Yesterday, while eating dinner at a small restaurant here in Thong Lor’s popular foodcourt, The Commons, I couldn’t help but eavesdrop on a conversation between a 30 something American (or, Canadian) guy and an American (or, Canadian) women sitting in the booth in front of me. It wasn’t really a conversation they were having, though.
It was more like the guy was giving his sermon or lecturing her. I have no idea what their relationship was. But regardless of if they were a couple or just good friends, I was astonished at how much he seemed to enjoy talking about himself, his accomplishments and what he must of thought was an infallible approach to life.
As I was eating my way through the day’s only meal while listening to the guy’s endless oration, I contemplated why we men have such a constant need to assert ourselves, share our many anecdotes and assume that the world has actually been starving for our universal wisdom. Knowledge we men are so generously giving away to practically anyone willing to listen.
Maybe she was thoroughly enjoying his rant. Maybe she just wanted to get him into bed and listening to his lecture was just a (boring) means to an end. Or, perhaps, to her, he represented a father figure. Someone to help her find »enlightenment«. Who knows, right?
In any case, I felt sad that we men – not all, but enough to go around – really are so self-centered and full of ourselves. As I walked down the sidewalk, eventually to the stretch of sidewalk where I met the tailor above, I wondered if I was just like that unapologetically talkative dude at the restaurant. Constantly giving unsolicited advice and unasked for guidance. Probably. But what about the tailor? When he gets home after a full day of sewing, measuring and threading, does he just sit in a sofa quietly with his family? Probably not.

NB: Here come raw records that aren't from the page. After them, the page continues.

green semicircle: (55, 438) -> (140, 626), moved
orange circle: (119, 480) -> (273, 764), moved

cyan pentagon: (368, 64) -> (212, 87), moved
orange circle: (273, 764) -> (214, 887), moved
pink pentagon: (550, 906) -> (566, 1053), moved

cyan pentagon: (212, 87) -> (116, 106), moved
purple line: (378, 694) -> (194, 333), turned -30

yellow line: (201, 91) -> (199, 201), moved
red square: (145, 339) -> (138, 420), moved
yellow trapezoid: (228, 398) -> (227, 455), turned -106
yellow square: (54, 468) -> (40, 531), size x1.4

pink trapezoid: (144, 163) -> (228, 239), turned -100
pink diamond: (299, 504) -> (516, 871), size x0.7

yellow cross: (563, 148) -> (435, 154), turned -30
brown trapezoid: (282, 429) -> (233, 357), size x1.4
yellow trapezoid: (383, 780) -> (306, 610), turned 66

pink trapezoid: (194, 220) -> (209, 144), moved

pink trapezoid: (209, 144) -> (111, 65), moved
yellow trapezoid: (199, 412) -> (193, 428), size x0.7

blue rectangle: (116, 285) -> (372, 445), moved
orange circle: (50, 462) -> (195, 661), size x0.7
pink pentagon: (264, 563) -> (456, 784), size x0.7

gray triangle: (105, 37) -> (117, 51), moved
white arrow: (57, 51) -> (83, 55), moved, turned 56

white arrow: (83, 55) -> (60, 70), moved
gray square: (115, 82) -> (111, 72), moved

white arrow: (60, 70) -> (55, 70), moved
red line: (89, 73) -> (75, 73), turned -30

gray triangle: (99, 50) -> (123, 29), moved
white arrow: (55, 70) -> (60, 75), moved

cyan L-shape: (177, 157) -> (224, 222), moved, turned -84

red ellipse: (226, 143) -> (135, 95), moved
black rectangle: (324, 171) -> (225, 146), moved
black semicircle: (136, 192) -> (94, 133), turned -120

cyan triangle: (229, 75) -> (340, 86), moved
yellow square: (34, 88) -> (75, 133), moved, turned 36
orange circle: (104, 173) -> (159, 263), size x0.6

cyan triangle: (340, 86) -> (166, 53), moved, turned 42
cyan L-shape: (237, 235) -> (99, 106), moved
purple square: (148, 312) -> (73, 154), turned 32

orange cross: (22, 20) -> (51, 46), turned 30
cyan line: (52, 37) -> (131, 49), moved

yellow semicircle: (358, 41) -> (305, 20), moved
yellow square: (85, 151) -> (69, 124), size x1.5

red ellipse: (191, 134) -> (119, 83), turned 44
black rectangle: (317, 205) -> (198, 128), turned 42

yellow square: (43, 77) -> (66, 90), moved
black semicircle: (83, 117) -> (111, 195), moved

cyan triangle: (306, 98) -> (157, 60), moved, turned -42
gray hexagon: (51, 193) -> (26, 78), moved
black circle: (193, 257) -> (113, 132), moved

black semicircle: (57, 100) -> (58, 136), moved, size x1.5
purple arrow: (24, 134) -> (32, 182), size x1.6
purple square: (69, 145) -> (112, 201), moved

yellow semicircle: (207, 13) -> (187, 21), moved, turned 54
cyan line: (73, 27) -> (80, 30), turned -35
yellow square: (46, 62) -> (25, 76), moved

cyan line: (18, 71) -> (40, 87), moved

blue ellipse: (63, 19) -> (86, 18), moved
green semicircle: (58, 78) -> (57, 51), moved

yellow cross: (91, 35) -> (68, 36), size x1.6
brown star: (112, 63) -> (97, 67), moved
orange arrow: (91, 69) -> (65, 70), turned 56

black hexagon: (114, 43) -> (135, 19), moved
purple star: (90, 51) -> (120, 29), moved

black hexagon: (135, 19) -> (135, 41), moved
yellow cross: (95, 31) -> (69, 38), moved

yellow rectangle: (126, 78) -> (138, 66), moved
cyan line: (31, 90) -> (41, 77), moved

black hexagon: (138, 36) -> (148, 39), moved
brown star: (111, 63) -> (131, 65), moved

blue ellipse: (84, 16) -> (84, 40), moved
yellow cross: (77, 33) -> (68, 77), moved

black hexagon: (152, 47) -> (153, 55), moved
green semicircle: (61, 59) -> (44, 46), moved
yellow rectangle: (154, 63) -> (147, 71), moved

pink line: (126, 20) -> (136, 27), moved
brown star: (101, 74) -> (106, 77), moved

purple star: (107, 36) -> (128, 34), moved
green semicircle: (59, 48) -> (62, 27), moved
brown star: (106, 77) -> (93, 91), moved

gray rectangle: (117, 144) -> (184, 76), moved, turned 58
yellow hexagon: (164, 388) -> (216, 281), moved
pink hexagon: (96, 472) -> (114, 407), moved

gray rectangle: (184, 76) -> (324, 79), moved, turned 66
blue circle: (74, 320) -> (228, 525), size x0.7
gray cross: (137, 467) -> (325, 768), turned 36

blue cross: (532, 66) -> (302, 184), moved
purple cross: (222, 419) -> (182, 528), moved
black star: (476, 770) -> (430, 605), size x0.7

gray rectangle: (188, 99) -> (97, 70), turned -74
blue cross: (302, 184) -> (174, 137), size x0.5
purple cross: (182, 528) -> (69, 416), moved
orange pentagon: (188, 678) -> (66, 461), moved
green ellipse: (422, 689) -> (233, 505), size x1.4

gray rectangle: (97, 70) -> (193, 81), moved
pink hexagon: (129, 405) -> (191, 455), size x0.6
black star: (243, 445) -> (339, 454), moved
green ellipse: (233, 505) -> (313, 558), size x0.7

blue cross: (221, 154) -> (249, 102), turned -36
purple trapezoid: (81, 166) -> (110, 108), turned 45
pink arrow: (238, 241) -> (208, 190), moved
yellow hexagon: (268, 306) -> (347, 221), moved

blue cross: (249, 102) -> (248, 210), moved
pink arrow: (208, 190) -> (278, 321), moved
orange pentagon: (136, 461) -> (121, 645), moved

During this trip to Asia, a working hiatus, if you will, I’ve tried to uncover the layers that form the composition of Joakim. I like to consider myself a reflective indivisual. So this is certainly not the first time I’ve been on a introspective journey. As could be expected, it’s been an analytical, self-concious process where I’ve taken inventory of everything from habitual behavior and things that triggers emotional instability (and vice-versa) to my insatiable need for creative input/output and perceptions of what’s really important in life.
The endgame of this five week long expedition is to figure out a way to reduce non-essentials and keep laser focus on the stuff that I can influence and which will incontrovertibly add tangible physical, emotional, spiritual and creative value. I’ve still got a couple of weeks to go, but I already feel interesting discoveries and important insights have been made. I’m betting heavily on that after this trip, I can achieve a more holistic perspective and approach to life – if I try hard enough and keep to the straight and narrow path – which I’ve discovered already resides within me.